Y yo, desde entonces, me sentí anulado como persona y hundido, porque el único sentimiento que supo poner en mi fue el de ser un hombre  de escaso valor, una persona de la que se puede prescindir porque fui lo único que sobraba en su vida.
Desde el primer día de esa nueva vida, me asomé a la soledad y al frio que siente quien no está en los brazos de su mujer; me enfrenté al dolor de perder el cariño y la sonrisa de unos hijos que arrebató de mi vida para ponerlos en la vida de esos lobos con piel de cordero, acompañado sólo por palabras descarnadas como oí pronunciar de sus labios, en las que me decía, que primero partiera, y luego, quién sabía si no podríamos volvernos a enamorar.
Estas palabras se hundían todavía más en mi  corazón roto, demostrando que quien juega con los sentimientos de los demás, cree tener la capacidad de diseñar el destino de las personas.

Me retiré a los montes de la villa rendido, derrotado, anulado, pensando que la muerte en vida debía ser mi hogar, y durante más de cuarenta días y cuarenta noches soporté el castigo de mi mente atormentada, rememorando sucesos, palabras, enfrentamientos, recordando todos esos años en los que yo tenía que sentirme incómodo y molesto para que ellos se sintieran felices.
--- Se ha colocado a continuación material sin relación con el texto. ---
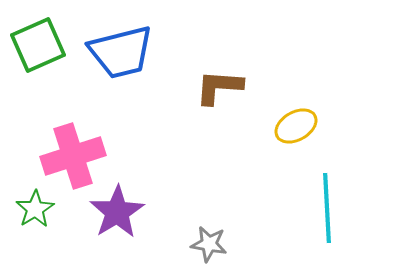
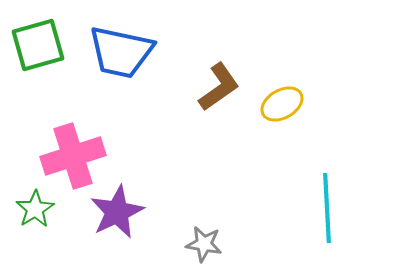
green square: rotated 8 degrees clockwise
blue trapezoid: rotated 26 degrees clockwise
brown L-shape: rotated 141 degrees clockwise
yellow ellipse: moved 14 px left, 22 px up
purple star: rotated 6 degrees clockwise
gray star: moved 5 px left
No es que fuéramos incompatibles, o el uno o los otros, no es que quisiera vivir aislado y aislar a mi mujer y a mis hijos, sólo era que quería una parcela de vida de familia que nunca tuvimos y siempre confié tener.

En esos días de soledad, la tentación se presentó en forma de remordimiento, culpándome de no  haber sido capaz de callar cuando ellos hablaban, cuando ellos despreciaban mi forma de ver las cosas. El demonio me habló y me dijo cuan torpe había sido no cediendo y dejando imponer sus caprichos que dejaban a mis hijos a su libre disposición siempre que ellos no tuvieran otros quehaceres como una visita a un difunto que poco les podía ya importunar, o la presencia en una liturgia.

La culpa de lo que pasó fue mía. Lo sé, porque por amor y con la falsa creencia de que ella apreciaría mis actos, acepté lo que otro hombre en mi lugar nunca hubiera aceptado durante años.

Y cansado del retiro, que me presentaba frente a mi pueblo como el cobarde delincuente que se esconde de los demás por la pesada carga de la culpabilidad, decidí que era el momento de proclamar las faltas de esa gente, lo que nunca se quiso contar, lo que se vivió en mi hogar, divulgar la verdadera razón de por qué la convivencia fue imposible, porque  al hacerlo, ayudaría al prójimo a aprender a convivir en paz.

No fue el rencor, sino el deseo de proclamar que la convivencia entre iguales, se basa, ni más ni menos en el respeto, ese respeto que nunca convendrá al dictador.

No fue el dolor, sino el ansia de que fuera yo  el último ser que debía sufrir el enfrentamiento entre dos mundos que chocan entre sí, donde sólo uno puede y debe sobrevivir.

Sólo fue la decisión de un desahuciado que perdió su hogar al tomar por  fin después de tantos años una determinación propia, que no era otra que dedicar el tiempo a alertar a los incautos como yo, a despreciar a los duros de corazón, e inventar un mundo donde el respeto y el amor pudieran habitar en los corazones de las personas.

Sin saberlo me convertiría en maestro del alma, en admirado mesías para los despojados de la razón, y a la vez, estaba marcando, no sólo mi alma sino el destino de mi cuerpo, que no fue otro que el del sufrimiento, el dolor y la muerte.